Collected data
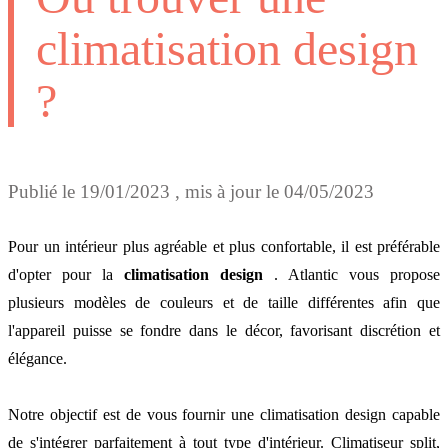
climatisation design
?
Publié le
19/01/2023
, mis à jour le
04/05/2023
Pour un intérieur plus agréable et plus confortable, il est préférable
d'opter pour la
climatisation design
. Atlantic vous propose
plusieurs modèles de couleurs et de taille différentes afin que
l'appareil puisse se fondre dans le décor, favorisant discrétion et
élégance.
Notre objectif est de vous fournir une climatisation design capable
de s'intégrer parfaitement à tout type d'intérieur. Climatiseur split,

TASK DIRECTIONS
Return every record exactly, without the pictures.

SOLUTION
climatisation design
?
Publié le
19/01/2023
, mis à jour le
04/05/2023
Pour un intérieur plus agréable et plus confortable, il est préférable
d'opter pour la
climatisation design
. Atlantic vous propose
plusieurs modèles de couleurs et de taille différentes afin que
l'appareil puisse se fondre dans le décor, favorisant discrétion et
élégance.
Notre objectif est de vous fournir une climatisation design capable
de s'intégrer parfaitement à tout type d'intérieur. Climatiseur split,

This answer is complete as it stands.